- _EXERCISE OBJECTIVE_
Extract all lines that hold "Морозильные" from the records below.

- _Page-level text extractions_
• • •

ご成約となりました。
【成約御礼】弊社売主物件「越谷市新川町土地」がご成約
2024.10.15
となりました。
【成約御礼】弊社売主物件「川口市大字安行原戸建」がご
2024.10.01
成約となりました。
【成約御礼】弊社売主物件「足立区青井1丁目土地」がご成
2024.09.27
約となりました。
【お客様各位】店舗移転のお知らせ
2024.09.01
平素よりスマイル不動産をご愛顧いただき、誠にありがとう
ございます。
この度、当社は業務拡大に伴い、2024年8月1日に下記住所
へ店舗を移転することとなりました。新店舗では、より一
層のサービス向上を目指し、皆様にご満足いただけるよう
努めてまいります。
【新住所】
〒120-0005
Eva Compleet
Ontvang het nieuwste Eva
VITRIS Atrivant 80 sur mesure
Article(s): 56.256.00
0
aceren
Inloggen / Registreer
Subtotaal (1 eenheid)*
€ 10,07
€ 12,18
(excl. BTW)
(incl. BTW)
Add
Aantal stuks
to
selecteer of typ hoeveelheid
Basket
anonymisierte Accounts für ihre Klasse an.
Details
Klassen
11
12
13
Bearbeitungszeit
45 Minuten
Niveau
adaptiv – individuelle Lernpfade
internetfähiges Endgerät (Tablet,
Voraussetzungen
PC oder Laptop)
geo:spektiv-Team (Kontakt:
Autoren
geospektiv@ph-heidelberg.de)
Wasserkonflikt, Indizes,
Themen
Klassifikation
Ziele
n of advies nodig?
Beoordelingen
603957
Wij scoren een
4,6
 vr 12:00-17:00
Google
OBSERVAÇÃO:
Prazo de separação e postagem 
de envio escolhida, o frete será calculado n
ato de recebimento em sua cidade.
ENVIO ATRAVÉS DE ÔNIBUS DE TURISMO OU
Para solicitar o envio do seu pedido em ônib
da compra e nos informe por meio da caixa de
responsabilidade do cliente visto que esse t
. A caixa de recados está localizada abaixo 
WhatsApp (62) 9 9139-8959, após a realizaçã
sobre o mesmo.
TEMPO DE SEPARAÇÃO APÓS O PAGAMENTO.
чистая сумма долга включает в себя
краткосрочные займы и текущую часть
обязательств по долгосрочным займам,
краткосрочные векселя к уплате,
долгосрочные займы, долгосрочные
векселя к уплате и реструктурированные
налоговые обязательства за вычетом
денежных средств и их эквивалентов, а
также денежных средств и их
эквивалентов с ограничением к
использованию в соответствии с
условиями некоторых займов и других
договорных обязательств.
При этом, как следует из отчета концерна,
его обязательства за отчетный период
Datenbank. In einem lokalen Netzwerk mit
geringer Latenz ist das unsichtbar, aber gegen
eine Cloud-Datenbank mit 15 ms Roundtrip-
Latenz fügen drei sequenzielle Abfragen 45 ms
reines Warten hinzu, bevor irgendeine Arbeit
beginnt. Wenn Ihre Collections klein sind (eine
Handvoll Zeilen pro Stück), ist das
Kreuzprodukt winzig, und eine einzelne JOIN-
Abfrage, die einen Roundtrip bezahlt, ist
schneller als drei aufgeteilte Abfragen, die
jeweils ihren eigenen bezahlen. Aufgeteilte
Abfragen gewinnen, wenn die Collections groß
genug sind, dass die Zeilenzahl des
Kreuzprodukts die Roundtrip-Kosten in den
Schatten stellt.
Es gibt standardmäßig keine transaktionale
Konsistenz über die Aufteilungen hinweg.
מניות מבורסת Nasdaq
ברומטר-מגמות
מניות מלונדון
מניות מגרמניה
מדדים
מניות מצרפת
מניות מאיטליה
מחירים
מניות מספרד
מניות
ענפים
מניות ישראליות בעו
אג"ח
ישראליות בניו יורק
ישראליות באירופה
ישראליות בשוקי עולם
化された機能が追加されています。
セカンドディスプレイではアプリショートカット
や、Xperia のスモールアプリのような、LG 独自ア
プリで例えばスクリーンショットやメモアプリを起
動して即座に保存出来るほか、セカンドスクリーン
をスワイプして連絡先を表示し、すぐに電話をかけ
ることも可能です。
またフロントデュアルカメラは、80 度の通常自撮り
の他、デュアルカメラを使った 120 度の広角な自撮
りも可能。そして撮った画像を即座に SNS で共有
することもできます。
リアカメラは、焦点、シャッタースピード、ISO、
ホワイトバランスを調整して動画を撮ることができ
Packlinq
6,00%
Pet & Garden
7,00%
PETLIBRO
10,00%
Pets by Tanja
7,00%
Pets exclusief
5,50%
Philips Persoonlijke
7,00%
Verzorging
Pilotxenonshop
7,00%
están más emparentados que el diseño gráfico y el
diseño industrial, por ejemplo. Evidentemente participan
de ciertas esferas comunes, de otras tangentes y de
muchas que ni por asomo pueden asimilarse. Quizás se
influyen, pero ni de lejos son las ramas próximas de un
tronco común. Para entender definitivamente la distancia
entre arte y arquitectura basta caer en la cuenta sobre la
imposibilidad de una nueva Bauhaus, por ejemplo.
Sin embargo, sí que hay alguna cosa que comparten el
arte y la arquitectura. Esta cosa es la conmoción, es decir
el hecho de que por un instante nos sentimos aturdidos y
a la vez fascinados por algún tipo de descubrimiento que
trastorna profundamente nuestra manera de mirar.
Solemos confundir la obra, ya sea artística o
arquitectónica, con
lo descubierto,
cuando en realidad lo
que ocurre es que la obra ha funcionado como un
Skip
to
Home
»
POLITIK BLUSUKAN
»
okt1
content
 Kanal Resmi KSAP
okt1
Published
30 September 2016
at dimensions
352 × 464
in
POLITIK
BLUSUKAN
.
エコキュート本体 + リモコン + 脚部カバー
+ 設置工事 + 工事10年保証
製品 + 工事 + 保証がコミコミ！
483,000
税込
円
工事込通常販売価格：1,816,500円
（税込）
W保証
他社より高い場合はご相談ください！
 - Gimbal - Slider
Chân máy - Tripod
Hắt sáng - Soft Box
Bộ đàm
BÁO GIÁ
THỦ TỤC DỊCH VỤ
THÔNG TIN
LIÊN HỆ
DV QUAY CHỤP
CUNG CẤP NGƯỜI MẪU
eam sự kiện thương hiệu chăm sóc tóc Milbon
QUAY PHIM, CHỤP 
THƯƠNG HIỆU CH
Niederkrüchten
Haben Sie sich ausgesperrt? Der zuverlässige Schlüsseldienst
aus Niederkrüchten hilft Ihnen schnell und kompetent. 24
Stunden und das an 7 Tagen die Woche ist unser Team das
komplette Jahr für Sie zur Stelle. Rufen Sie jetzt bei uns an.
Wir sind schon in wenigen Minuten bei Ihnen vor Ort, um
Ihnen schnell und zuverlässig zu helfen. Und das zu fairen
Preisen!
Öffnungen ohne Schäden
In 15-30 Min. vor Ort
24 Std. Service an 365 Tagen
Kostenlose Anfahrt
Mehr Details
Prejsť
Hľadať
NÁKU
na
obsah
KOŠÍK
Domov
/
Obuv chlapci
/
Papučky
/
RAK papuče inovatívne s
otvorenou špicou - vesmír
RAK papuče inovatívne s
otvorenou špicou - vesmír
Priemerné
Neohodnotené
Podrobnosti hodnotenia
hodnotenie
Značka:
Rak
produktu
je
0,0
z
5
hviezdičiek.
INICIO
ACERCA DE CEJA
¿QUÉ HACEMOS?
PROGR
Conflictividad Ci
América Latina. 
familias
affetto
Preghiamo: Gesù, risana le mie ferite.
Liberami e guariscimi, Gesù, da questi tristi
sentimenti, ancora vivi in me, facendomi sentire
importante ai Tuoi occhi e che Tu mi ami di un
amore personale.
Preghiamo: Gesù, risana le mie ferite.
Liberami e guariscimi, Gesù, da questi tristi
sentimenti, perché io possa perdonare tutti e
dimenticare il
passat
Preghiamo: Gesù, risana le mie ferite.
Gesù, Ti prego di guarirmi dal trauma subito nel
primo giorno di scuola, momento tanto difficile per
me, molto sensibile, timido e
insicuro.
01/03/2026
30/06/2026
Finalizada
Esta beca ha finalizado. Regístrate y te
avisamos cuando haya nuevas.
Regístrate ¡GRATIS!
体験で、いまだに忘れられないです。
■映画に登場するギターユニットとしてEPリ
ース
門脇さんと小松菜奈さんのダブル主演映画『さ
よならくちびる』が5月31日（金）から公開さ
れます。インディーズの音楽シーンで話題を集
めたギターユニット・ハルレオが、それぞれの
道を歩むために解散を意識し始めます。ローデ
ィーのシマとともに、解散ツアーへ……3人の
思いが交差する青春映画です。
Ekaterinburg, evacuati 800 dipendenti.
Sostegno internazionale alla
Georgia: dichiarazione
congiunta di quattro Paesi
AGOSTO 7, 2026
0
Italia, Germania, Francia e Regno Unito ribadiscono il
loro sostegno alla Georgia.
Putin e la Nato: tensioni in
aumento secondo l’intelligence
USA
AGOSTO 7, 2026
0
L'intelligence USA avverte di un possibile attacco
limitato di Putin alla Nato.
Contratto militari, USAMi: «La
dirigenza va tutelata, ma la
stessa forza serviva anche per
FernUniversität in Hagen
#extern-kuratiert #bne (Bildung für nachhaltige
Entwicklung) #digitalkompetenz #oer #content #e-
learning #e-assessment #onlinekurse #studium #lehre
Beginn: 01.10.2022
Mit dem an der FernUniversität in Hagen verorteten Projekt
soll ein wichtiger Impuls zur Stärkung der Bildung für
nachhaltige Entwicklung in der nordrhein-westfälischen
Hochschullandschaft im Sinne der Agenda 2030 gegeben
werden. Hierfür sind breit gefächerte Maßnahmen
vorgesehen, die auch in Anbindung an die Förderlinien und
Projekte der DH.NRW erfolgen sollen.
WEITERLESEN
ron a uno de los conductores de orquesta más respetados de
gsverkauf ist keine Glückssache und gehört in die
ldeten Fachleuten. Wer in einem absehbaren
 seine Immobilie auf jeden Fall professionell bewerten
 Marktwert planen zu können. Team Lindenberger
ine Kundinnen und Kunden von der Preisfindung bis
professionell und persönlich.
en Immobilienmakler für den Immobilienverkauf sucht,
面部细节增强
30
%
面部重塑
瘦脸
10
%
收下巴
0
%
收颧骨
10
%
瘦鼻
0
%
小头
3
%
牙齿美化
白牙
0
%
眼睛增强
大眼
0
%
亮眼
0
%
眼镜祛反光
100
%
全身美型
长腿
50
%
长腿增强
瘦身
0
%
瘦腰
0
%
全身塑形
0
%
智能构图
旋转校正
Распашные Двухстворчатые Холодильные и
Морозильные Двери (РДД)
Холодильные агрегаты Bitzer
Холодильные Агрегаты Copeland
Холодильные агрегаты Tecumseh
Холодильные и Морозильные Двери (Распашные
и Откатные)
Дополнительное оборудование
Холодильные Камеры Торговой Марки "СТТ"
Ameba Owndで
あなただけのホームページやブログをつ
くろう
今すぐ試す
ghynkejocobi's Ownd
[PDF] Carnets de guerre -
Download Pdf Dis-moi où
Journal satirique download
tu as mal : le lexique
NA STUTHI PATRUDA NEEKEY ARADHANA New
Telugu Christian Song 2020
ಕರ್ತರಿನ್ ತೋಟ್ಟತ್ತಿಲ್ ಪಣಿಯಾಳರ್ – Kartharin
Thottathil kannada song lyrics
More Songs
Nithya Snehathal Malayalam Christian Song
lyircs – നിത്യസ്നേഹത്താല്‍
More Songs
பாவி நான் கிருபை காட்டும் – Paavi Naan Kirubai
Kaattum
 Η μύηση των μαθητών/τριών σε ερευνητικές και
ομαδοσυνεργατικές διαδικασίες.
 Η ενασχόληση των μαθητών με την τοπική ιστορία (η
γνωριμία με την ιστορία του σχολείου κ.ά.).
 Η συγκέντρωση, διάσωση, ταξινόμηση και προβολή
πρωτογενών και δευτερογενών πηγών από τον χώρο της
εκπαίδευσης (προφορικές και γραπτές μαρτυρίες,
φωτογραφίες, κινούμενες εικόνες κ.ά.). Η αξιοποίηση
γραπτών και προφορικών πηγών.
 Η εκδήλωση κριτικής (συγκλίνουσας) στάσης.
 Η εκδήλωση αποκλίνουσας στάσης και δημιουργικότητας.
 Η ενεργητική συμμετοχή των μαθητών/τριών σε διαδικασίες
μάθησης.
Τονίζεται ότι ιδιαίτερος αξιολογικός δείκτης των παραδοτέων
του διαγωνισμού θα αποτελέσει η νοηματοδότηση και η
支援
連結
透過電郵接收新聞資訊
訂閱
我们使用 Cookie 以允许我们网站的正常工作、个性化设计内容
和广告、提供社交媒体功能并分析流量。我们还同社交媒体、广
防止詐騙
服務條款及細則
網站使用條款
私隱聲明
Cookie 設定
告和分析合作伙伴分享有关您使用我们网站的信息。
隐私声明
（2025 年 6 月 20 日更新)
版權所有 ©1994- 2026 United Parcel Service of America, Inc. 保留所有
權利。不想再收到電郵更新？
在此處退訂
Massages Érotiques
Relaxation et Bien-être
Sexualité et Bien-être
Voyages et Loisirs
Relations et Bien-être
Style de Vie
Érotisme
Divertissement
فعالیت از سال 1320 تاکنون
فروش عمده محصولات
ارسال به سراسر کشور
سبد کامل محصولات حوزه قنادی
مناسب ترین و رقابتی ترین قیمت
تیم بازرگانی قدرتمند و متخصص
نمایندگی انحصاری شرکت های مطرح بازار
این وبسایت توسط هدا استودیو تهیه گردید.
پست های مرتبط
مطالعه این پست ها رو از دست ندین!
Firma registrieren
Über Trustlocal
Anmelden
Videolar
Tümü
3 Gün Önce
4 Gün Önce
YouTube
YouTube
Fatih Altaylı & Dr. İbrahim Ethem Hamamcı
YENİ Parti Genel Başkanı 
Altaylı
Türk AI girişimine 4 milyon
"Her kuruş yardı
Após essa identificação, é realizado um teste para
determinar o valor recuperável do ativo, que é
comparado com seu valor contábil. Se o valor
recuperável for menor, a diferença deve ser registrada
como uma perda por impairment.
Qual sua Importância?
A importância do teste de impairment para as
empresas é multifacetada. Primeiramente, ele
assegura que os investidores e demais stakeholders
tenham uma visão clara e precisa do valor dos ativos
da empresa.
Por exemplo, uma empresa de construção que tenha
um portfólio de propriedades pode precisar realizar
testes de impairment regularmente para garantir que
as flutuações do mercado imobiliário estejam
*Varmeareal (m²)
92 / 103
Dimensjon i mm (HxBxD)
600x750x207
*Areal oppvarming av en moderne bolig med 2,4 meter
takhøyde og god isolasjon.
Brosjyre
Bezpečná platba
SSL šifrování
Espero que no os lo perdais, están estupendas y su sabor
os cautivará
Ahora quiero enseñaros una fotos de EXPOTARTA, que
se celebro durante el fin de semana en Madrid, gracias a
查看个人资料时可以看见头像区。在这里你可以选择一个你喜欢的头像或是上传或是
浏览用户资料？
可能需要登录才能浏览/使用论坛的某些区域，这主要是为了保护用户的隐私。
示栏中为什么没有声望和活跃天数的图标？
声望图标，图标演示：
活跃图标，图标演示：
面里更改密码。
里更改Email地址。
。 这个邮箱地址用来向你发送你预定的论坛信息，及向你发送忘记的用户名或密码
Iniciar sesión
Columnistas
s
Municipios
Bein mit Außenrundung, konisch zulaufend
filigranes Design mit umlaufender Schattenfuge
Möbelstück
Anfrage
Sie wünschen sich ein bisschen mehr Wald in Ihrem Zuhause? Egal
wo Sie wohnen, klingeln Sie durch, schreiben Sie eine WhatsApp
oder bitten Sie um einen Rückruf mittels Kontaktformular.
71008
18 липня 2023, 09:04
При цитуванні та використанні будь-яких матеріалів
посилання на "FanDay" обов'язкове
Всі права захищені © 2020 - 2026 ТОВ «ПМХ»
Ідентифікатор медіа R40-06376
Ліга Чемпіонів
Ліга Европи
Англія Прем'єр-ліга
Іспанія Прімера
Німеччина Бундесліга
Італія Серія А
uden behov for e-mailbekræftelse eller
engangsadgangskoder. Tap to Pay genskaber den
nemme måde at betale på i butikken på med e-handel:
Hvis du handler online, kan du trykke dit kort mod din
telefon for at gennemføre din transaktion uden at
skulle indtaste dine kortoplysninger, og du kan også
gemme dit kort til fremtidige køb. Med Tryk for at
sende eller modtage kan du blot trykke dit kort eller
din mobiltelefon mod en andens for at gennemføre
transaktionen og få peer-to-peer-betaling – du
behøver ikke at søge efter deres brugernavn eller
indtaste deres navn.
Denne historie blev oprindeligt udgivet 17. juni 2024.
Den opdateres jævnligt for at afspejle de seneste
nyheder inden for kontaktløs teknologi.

• • •

- _SOLUTION FOR THIS PROBLEM_
Морозильные Двери (РДД)
Холодильные и Морозильные Двери (Распашные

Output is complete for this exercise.